* **Input records**:
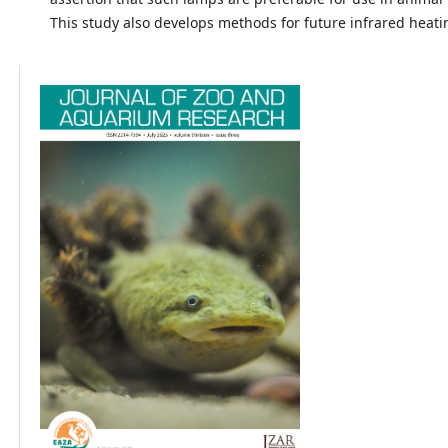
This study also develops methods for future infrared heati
...
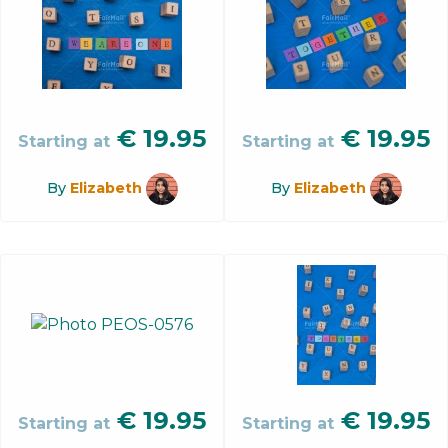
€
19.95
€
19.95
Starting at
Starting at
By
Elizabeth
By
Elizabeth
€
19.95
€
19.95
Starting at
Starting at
==
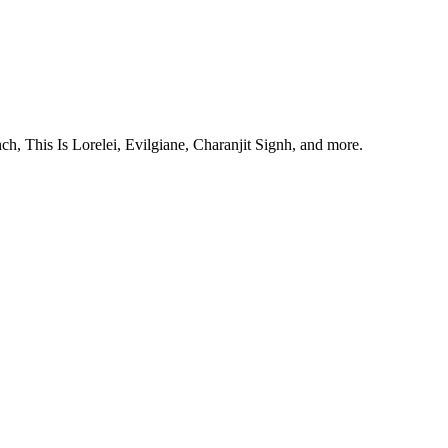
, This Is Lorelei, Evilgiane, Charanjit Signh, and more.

* **What you need to do**:
If a line in the entries above contains the word "This", copy it.

* **Written reply**:
This study also develops methods for future infrared heati
, This Is Lorelei, Evilgiane, Charanjit Signh, and more.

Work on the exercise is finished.